Note: By using the -t 4
parameter, we can take advantage of modern computers that allow multi-threading or parallelisation. This just means that the command can be broken up into 4 chunks and run in parallel, speeding up the process. Check you computers system settings, but you should be able to use at least 2 or 4 threads to run this alignment!
To find out information on your resulting alignment you can samtools
:
samtools stats SRR2003569_chI.bam
This is basically the same as another command samtools flagstat
, but it gives additional information.
How many reads aligned to our genome?
How many reads aligned as a pair?
What information does samtools stats
provide that samtools flagstat
does not?
How many aligned as a “proper” pair? ..what the hell is a proper pair anyway??
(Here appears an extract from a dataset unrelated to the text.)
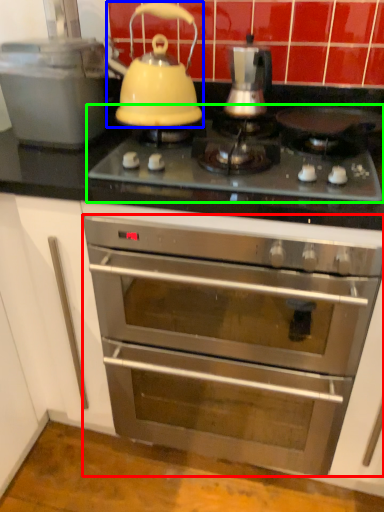 Question: Estimate the real-world distances between objects in this image. Which object is farther from oven (highlighted by a red box), kettle (highlighted by a blue box) or gas stove (highlighted by a green box)?

Choices:
 (A) kettle
 (B) gas stove

Answer: (A) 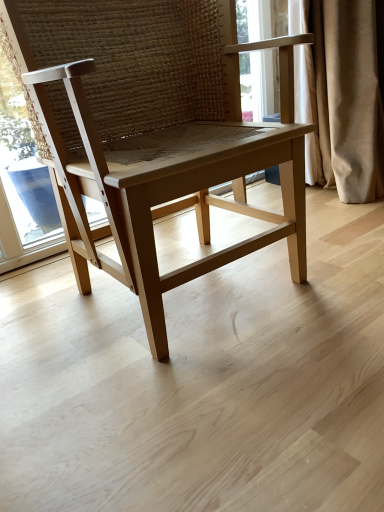 Question: Can you confirm if light wood chair at center is taller than beige velvet curtain at right?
A common tool used for viewing alignments is IGV browser. Before we can view the alignments we need to sort and index the alignments.
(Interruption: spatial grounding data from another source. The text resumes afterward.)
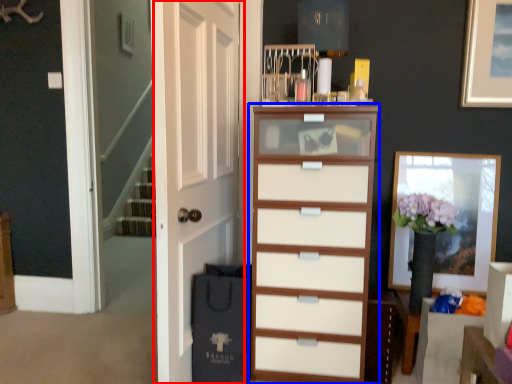 Question: Which object is closer to the camera taking this photo, door (highlighted by a red box) or chest of drawers (highlighted by a blue box)?

Choices:
 (A) door
 (B) chest of drawers

Answer: (A) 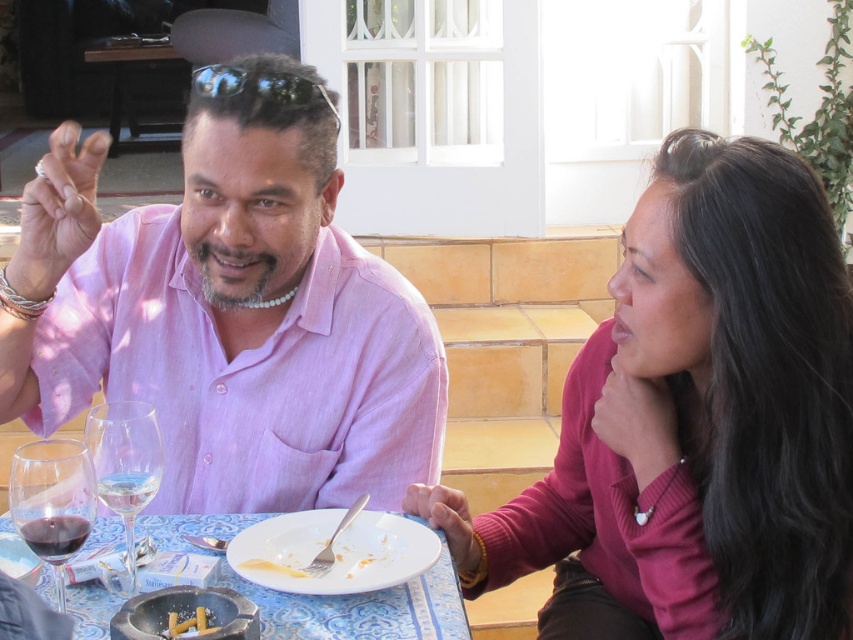 Is white matte plate at center shorter than black reflective sunglasses at upper center?

Indeed, white matte plate at center has a lesser height compared to black reflective sunglasses at upper center.

The image size is (853, 640). Identify the location of white matte plate at center. (334, 552).

This screenshot has height=640, width=853. Identify the location of clear glass wine glass at lower left. (125, 464).

Between clear glass wine glass at lower left and black reflective sunglasses at upper center, which one is positioned lower?

Positioned lower is clear glass wine glass at lower left.

Identify the location of clear glass wine glass at lower left. (125, 464).

Is pink linen shirt at center bigger than charred wood skewers at center?

Yes.

Where is `pink linen shirt at center`? The width and height of the screenshot is (853, 640). pink linen shirt at center is located at coordinates (228, 310).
samtools sort SRR2003569_chI.bam > SRR2003569_chI.sorted.bam
samtools index SRR2003569_chI.sorted.bam
Now we can open IGV by entering igv
in the terminal.
If you have logged into a VM using ssh -X
, this will open on your local machine in a new window which may take a moment or two.
igv
Once you’ve opened IGV, go to the Genomes
menu & select Load genome from file
.
Navigate to where you have chrI.fa
and load this file.
Although this isn’t the full genome, it will have everything we’ve aligned.
Now go to the File
menu and select Load from File
and navigate to your alignments.
Unfortunately you won’t see anything until you zoom in.
This is so IGV doesn’t hold the entire set of alignments in memory which would slow your computer to a stand-still.
Keep zooming in until some alignments appear then have a look around.
What does all of the information mean when you hover over an alignment?
We’ll come back and have a look again after we’ve finished calling variants.